DATA FOR ANALYSIS START
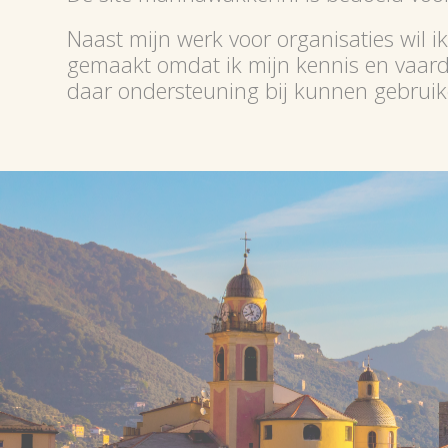
Naast mijn werk voor organisaties wil ik
gemaakt omdat ik mijn kennis en vaardi
daar ondersteuning bij kunnen gebruik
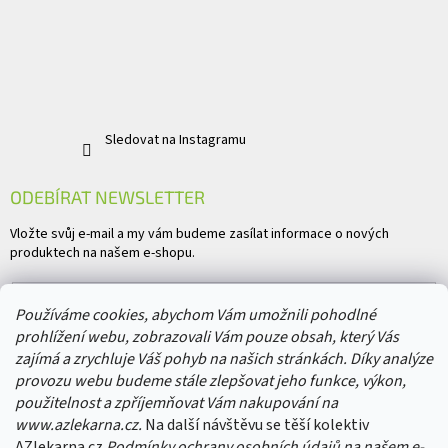
Sledovat na Instagramu
ODEBÍRAT NEWSLETTER
Vložte svůj e-mail a my vám budeme zasílat informace o nových
produktech na našem e-shopu.
E-mail
Používáme cookies, abychom Vám umožnili pohodlné
prohlížení webu, zobrazovali Vám pouze obsah, který Vás
Vložením e-mailu souhlasíte s
podmínkami ochrany osobních údajů
zajímá a zrychluje Váš pohyb na našich stránkách. Díky analýze
provozu webu budeme stále zlepšovat jeho funkce, výkon,
PŘIHLÁSIT SE
použitelnost a zpříjemňovat Vám nakupování na
www.azlekarna.cz.
Na další návštěvu se těší kolektiv
AZlekarna.cz
Podmínky ochrany osobních údajů
na našem e-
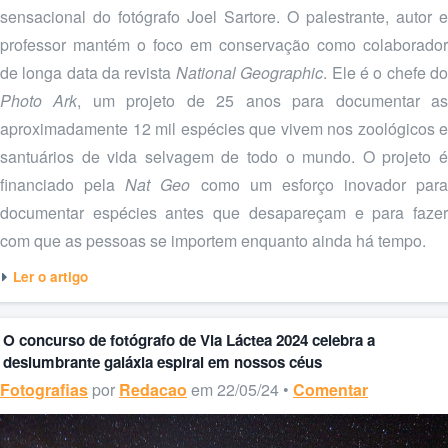
sensacional do fotógrafo Joel Sartore. O palestrante, autor e
professor mantém o foco em conservação como colaborador
de longa data da revista
National Geographic
. Ele é o chefe d
Photo Ark
, um projeto de 25 anos para documentar a
aproximadamente 12 mil espécies que vivem nos zoológicos e
santuários de vida selvagem de todo o mundo. O projeto é
financiado pela
Nat Geo
como um esforço inovador para
documentar espécies antes que desapareçam e para fazer
com que as pessoas se importem enquanto ainda há tempo.
Ler o artigo
O concurso de fotógrafo de Via Láctea 2024 celebra a
deslumbrante galáxia espiral em nossos céus
Fotografias
por
Redacao
em 22/05/24 •
Comentar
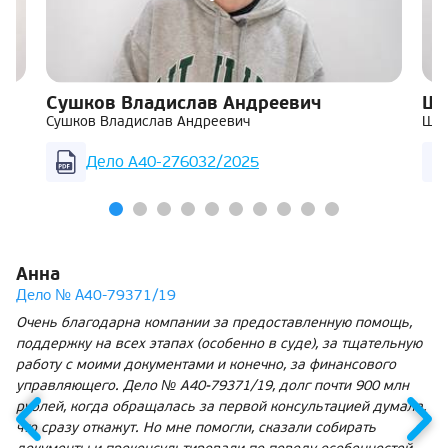
Сушков Владислав Андреевич
Ша
Сушков Владислав Андреевич
Шар
Дело А40-276032/2025
Анна
Дело № А40-79371/19
Очень благодарна компании за предоставленную помощь,
поддержку на всех этапах (особенно в суде), за тщательную
работу с моими документами и конечно, за финансового
управляющего. Дело № А40-79371/19, долг почти 900 млн
рублей, когда обращалась за первой консультацией думала,
что сразу откажут. Но мне помогли, сказали собирать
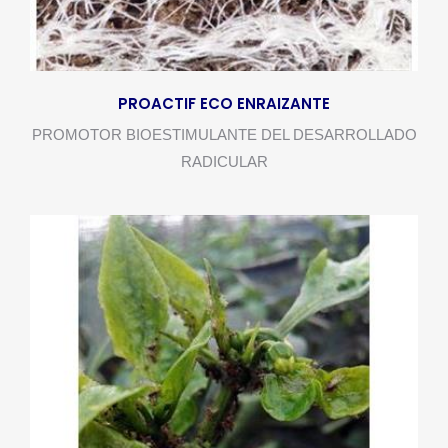
PROACTIF ECO ENRAIZANTE
PROMOTOR BIOESTIMULANTE DEL DESARROLLADO
RADICULAR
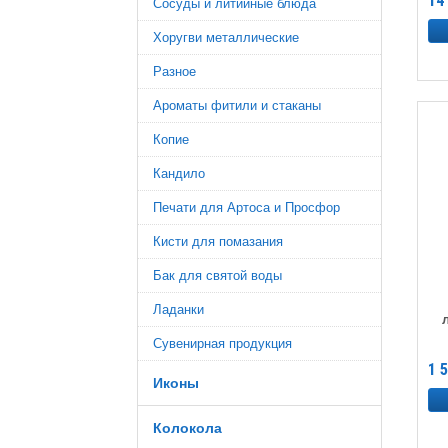
14
Сосуды и литийные блюда
Хоругви металлические
Разное
Ароматы фитили и стаканы
Копие
Кандило
Печати для Артоса и Просфор
Кисти для помазания
Бак для святой воды
Ладанки
Сувенирная продукция
1 
Иконы
Колокола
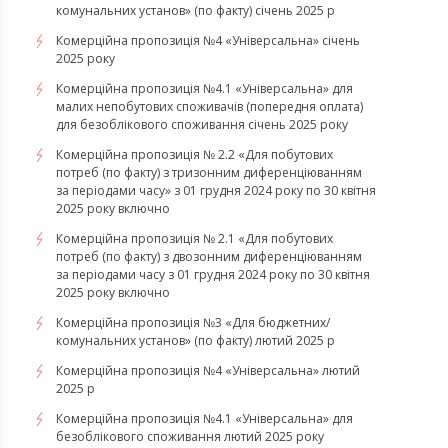
комунальних установ» (по факту) січень 2025 р
Комерційна пропозиція №4 «Універсальна» січень
2025 року
Комерційна пропозиція №4.1 «Універсальна» для
малих непобутових споживачів (попередня оплата)
для безоблікового споживання січень 2025 року
Комерційна пропозиція № 2.2 «Для побутових
потреб (по факту) з тризонним диференціюванням
за періодами часу» з 01 грудня 2024 року по 30 квітня
2025 року включно
Комерційна пропозиція № 2.1 «Для побутових
потреб (по факту) з двозонним диференціюванням
за періодами часу з 01 грудня 2024 року по 30 квітня
2025 року включно
Комерційна пропозиція №3 «Для бюджетних/
комунальних установ» (по факту) лютий 2025 р
Комерційна пропозиція №4 «Універсальна» лютий
2025 р
Комерційна пропозиція №4.1 «Універсальна» для
безоблікового споживання лютий 2025 року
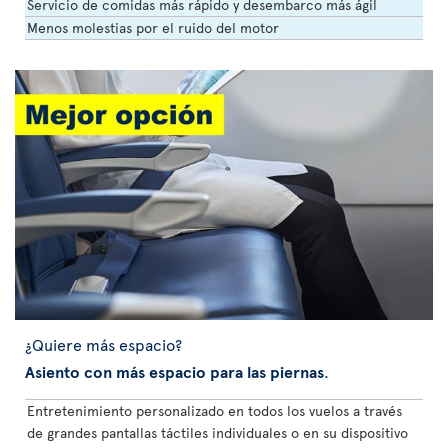
Servicio de comidas más rápido y desembarco más ágil
Menos molestias por el ruido del motor
¿Quiere más espacio?
Asiento con más espacio para las piernas
.
Entretenimiento personalizado en todos los vuelos a través
de grandes pantallas táctiles individuales o en su dispositivo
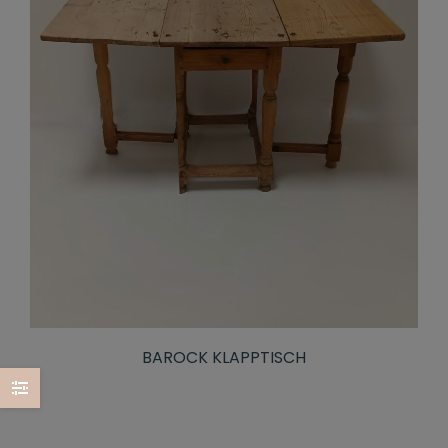
BAROCK KLAPPTISCH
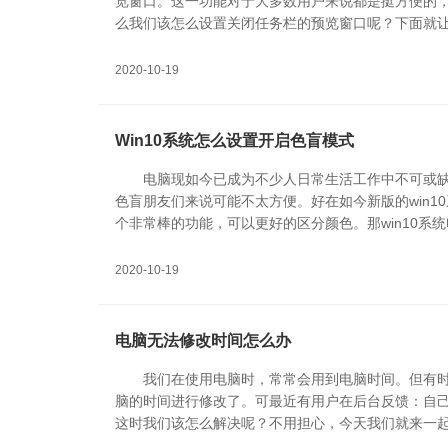
览窗口。这一功能对于大多数用户来说都是挺方便的
么我们该怎么设置关闭任务栏的预览窗口呢？下面就
2020-10-19
Win10系统怎么设置开启色盲模式
电脑现如今已成为不少人日常生活工作中不可或
色盲朋友们来说可能不太方便。好在如今新版的win1
个非常棒的功能，可以更好的区分颜色。那win10系
一起来看看具体的设置开启方法吧。
2020-10-19
电脑无法修改时间怎么办
我们在使用电脑时，常常会用到电脑时间。但有
脑的时间进行修改了。可最近有用户在后台反馈：自
这时我们该怎么解决呢？不用担心，今天我们就来一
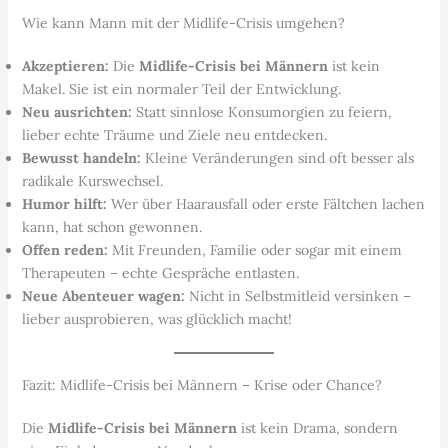
Wie kann Mann mit der Midlife-Crisis umgehen?
Akzeptieren:
Die
Midlife-Crisis bei Männern
ist kein
Makel. Sie ist ein normaler Teil der Entwicklung.
Neu ausrichten:
Statt sinnlose Konsumorgien zu feiern,
lieber echte Träume und Ziele neu entdecken.
Bewusst handeln:
Kleine Veränderungen sind oft besser als
radikale Kurswechsel.
Humor hilft:
Wer über Haarausfall oder erste Fältchen lachen
kann, hat schon gewonnen.
Offen reden:
Mit Freunden, Familie oder sogar mit einem
Therapeuten – echte Gespräche entlasten.
Neue Abenteuer wagen:
Nicht in Selbstmitleid versinken –
lieber ausprobieren, was glücklich macht!
Fazit: Midlife-Crisis bei Männern – Krise oder Chance?
Die
Midlife-Crisis bei Männern
ist kein Drama, sondern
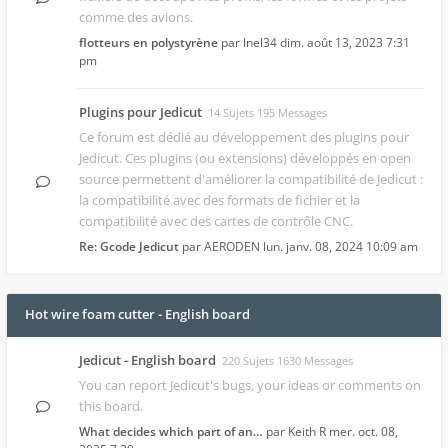
comme des avions.
flotteurs en polystyrène
par
lnel34
dim. août 13, 2023 7:31
pm
Plugins pour Jedicut
14 Sujets 195 Messages
Ce forum est dédié au développement des
plugins pour
Jedicut
. Ces plugins (ou extensions) développés en open
source permettent d'améliorer la compatibilité de Jedicut :
la compatibilité avec des formats de fichier et la
compatibilité avec des cartes de contrôle CNC.
Re: Gcode Jedicut
par
AERODEN
lun. janv. 08, 2024 10:09 am
Hot wire foam cutter - English board
Jedicut - English board
220 Sujets 1630 Messages
You can report Jedicut's bugs, your ideas or comments on
this board.
What decides which part of an…
par
Keith R
mer. oct. 08,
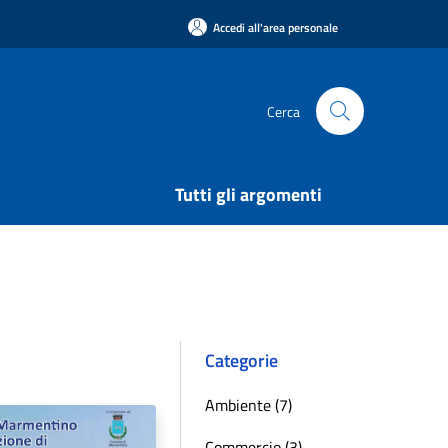
Accedi all'area personale
Cerca
Tutti gli argomenti
Categorie
Ambiente (7)
Commercio (3)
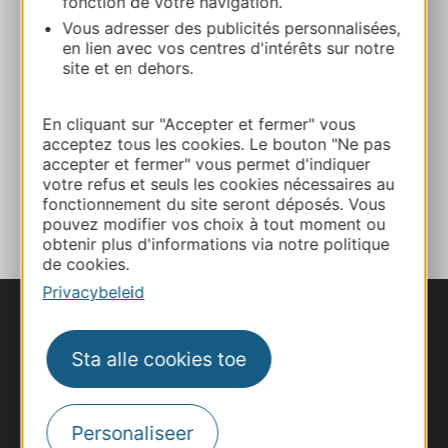
fonction de votre navigation.
E-mail
Vous adresser des publicités personnalisées,
en lien avec vos centres d'intérêts sur notre
site et en dehors.
Website
En cliquant sur "Accepter et fermer" vous
Facebook
acceptez tous les cookies. Le bouton "Ne pas
accepter et fermer" vous permet d'indiquer
votre refus et seuls les cookies nécessaires au
TOEVOEGEN
fonctionnement du site seront déposés. Vous
AAN NOTITIEBOEKJE
pouvez modifier vos choix à tout moment ou
obtenir plus d'informations via notre politique
de cookies.
Privacybeleid
Sta alle cookies toe
Personaliseer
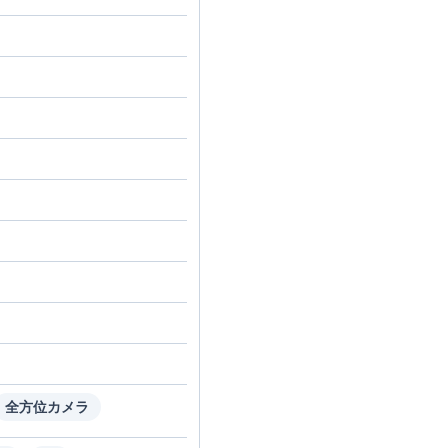
全方位カメラ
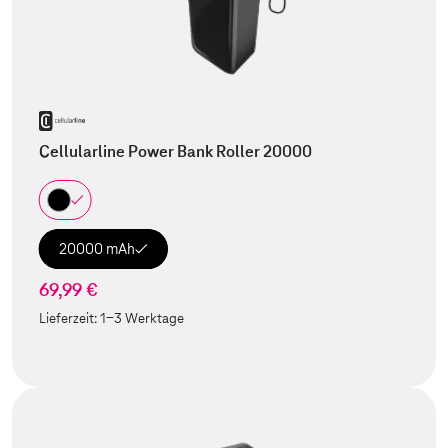
Cellularline Power Bank Roller 20000
20000 mAh
69,99 €
Lieferzeit:
1-3 Werktage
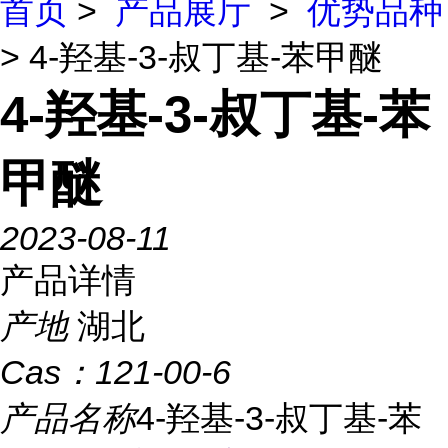
首页
>
产品展厅
>
优势品种
> 4-羟基-3-叔丁基-苯甲醚
4-羟基-3-叔丁基-苯
甲醚
2023-08-11
产品详情
产地
湖北
Cas：
121-00-6
产品名称
4-羟基-3-叔丁基-苯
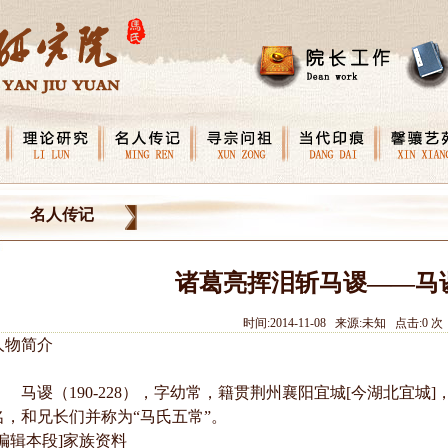
名人传记
诸葛亮挥泪斩马谡——马
时间:2014-11-08 来源:未知 点击:
0
次
人物简介
马谡（190-228），字幼常，籍贯荆州襄阳宜城[今湖北宜城
名，和兄长们并称为“马氏五常”。
[编辑本段]家族资料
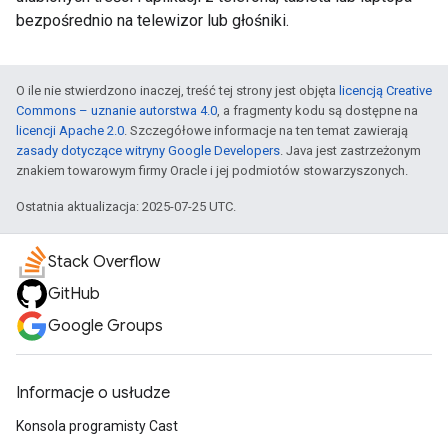
bezpośrednio na telewizor lub głośniki.
O ile nie stwierdzono inaczej, treść tej strony jest objęta
licencją Creative
Commons – uznanie autorstwa 4.0
, a fragmenty kodu są dostępne na
licencji Apache 2.0
. Szczegółowe informacje na ten temat zawierają
zasady dotyczące witryny Google Developers
. Java jest zastrzeżonym
znakiem towarowym firmy Oracle i jej podmiotów stowarzyszonych.
Ostatnia aktualizacja: 2025-07-25 UTC.
Stack Overflow
GitHub
Google Groups
Informacje o usłudze
Konsola programisty Cast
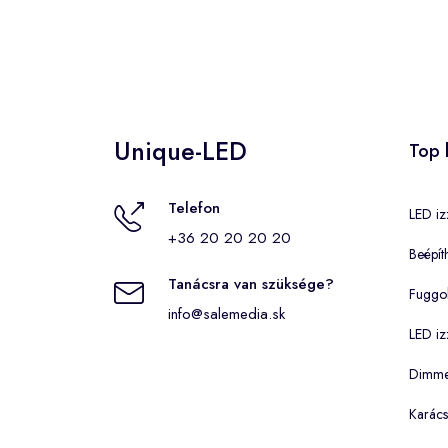
Unique-LED
Top 
Telefon
LED iz
+36 20 20 20 20
Beépít
Tanácsra van szüksége?
Fuggo
info@salemedia.sk
LED iz
Dimmel
Karács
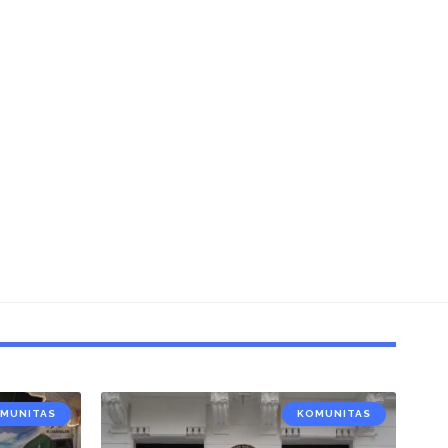
MUNITAS
KOMUNITAS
DATA FOR ANALYSIS END
# REQUIRED ACTION
Print exactly the lines from the first line of the records above through the line containing "como um esforço inovador para", both included, and leave the pictures out.

# YOUR SOLUTION
Naast mijn werk voor organisaties wil ik
gemaakt omdat ik mijn kennis en vaardi
daar ondersteuning bij kunnen gebruik
Sledovat na Instagramu
ODEBÍRAT NEWSLETTER
Vložte svůj e-mail a my vám budeme zasílat informace o nových
produktech na našem e-shopu.
E-mail
Používáme cookies, abychom Vám umožnili pohodlné
prohlížení webu, zobrazovali Vám pouze obsah, který Vás
Vložením e-mailu souhlasíte s
podmínkami ochrany osobních údajů
zajímá a zrychluje Váš pohyb na našich stránkách. Díky analýze
provozu webu budeme stále zlepšovat jeho funkce, výkon,
PŘIHLÁSIT SE
použitelnost a zpříjemňovat Vám nakupování na
www.azlekarna.cz.
Na další návštěvu se těší kolektiv
AZlekarna.cz
Podmínky ochrany osobních údajů
na našem e-
sensacional do fotógrafo Joel Sartore. O palestrante, autor e
professor mantém o foco em conservação como colaborador
de longa data da revista
National Geographic
. Ele é o chefe d
Photo Ark
, um projeto de 25 anos para documentar a
aproximadamente 12 mil espécies que vivem nos zoológicos e
santuários de vida selvagem de todo o mundo. O projeto é
financiado pela
Nat Geo
como um esforço inovador para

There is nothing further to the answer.